**DATA:**
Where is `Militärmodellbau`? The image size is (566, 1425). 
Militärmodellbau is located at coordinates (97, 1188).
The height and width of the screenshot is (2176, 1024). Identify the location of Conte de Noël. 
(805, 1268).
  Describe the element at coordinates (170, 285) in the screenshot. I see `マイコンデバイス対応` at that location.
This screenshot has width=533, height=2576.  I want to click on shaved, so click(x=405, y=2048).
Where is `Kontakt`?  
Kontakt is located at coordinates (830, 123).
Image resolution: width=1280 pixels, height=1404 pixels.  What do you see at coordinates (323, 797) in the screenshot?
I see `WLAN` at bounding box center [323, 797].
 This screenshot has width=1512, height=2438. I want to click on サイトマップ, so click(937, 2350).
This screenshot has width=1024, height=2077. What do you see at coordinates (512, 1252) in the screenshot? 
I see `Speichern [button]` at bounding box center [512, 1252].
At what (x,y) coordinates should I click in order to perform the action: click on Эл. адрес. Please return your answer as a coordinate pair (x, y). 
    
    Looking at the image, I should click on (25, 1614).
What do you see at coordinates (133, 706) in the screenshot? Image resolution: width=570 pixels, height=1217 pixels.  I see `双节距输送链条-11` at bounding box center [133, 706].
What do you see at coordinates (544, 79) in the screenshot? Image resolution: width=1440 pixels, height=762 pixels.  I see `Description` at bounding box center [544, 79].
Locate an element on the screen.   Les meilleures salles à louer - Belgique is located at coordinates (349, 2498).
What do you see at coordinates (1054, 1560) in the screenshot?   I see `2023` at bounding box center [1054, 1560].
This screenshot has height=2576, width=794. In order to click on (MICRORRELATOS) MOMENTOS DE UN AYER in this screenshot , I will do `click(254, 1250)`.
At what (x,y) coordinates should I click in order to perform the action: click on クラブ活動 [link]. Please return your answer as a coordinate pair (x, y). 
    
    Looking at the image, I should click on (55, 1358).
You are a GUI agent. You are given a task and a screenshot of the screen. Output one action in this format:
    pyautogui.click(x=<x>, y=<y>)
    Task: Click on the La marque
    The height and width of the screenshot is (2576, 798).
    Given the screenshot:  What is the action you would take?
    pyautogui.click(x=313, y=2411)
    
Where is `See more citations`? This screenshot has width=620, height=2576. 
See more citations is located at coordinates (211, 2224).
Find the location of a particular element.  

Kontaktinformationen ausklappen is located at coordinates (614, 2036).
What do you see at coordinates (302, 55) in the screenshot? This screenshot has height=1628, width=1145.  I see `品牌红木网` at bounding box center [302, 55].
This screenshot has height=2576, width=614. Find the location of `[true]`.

**WHAT YOU NEED TO DO:** Using the material above, please reproduce each line exactly.

**EXERCISE OUTPUT:**
Where is `Militärmodellbau`? The image size is (566, 1425). 
Militärmodellbau is located at coordinates (97, 1188).
The height and width of the screenshot is (2176, 1024). Identify the location of Conte de Noël. 
(805, 1268).
  Describe the element at coordinates (170, 285) in the screenshot. I see `マイコンデバイス対応` at that location.
This screenshot has width=533, height=2576.  I want to click on shaved, so click(x=405, y=2048).
Where is `Kontakt`?  
Kontakt is located at coordinates (830, 123).
Image resolution: width=1280 pixels, height=1404 pixels.  What do you see at coordinates (323, 797) in the screenshot?
I see `WLAN` at bounding box center [323, 797].
 This screenshot has width=1512, height=2438. I want to click on サイトマップ, so click(937, 2350).
This screenshot has width=1024, height=2077. What do you see at coordinates (512, 1252) in the screenshot? 
I see `Speichern [button]` at bounding box center [512, 1252].
At what (x,y) coordinates should I click in order to perform the action: click on Эл. адрес. Please return your answer as a coordinate pair (x, y). 
    
    Looking at the image, I should click on (25, 1614).
What do you see at coordinates (133, 706) in the screenshot? Image resolution: width=570 pixels, height=1217 pixels.  I see `双节距输送链条-11` at bounding box center [133, 706].
What do you see at coordinates (544, 79) in the screenshot? Image resolution: width=1440 pixels, height=762 pixels.  I see `Description` at bounding box center [544, 79].
Locate an element on the screen.   Les meilleures salles à louer - Belgique is located at coordinates (349, 2498).
What do you see at coordinates (1054, 1560) in the screenshot?   I see `2023` at bounding box center [1054, 1560].
This screenshot has height=2576, width=794. In order to click on (MICRORRELATOS) MOMENTOS DE UN AYER in this screenshot , I will do `click(254, 1250)`.
At what (x,y) coordinates should I click in order to perform the action: click on クラブ活動 [link]. Please return your answer as a coordinate pair (x, y). 
    
    Looking at the image, I should click on (55, 1358).
You are a GUI agent. You are given a task and a screenshot of the screen. Output one action in this format:
    pyautogui.click(x=<x>, y=<y>)
    Task: Click on the La marque
    The height and width of the screenshot is (2576, 798).
    Given the screenshot:  What is the action you would take?
    pyautogui.click(x=313, y=2411)
    
Where is `See more citations`? This screenshot has width=620, height=2576. 
See more citations is located at coordinates (211, 2224).
Find the location of a particular element.  

Kontaktinformationen ausklappen is located at coordinates (614, 2036).
What do you see at coordinates (302, 55) in the screenshot? This screenshot has height=1628, width=1145.  I see `品牌红木网` at bounding box center [302, 55].
This screenshot has height=2576, width=614. Find the location of `[true]`.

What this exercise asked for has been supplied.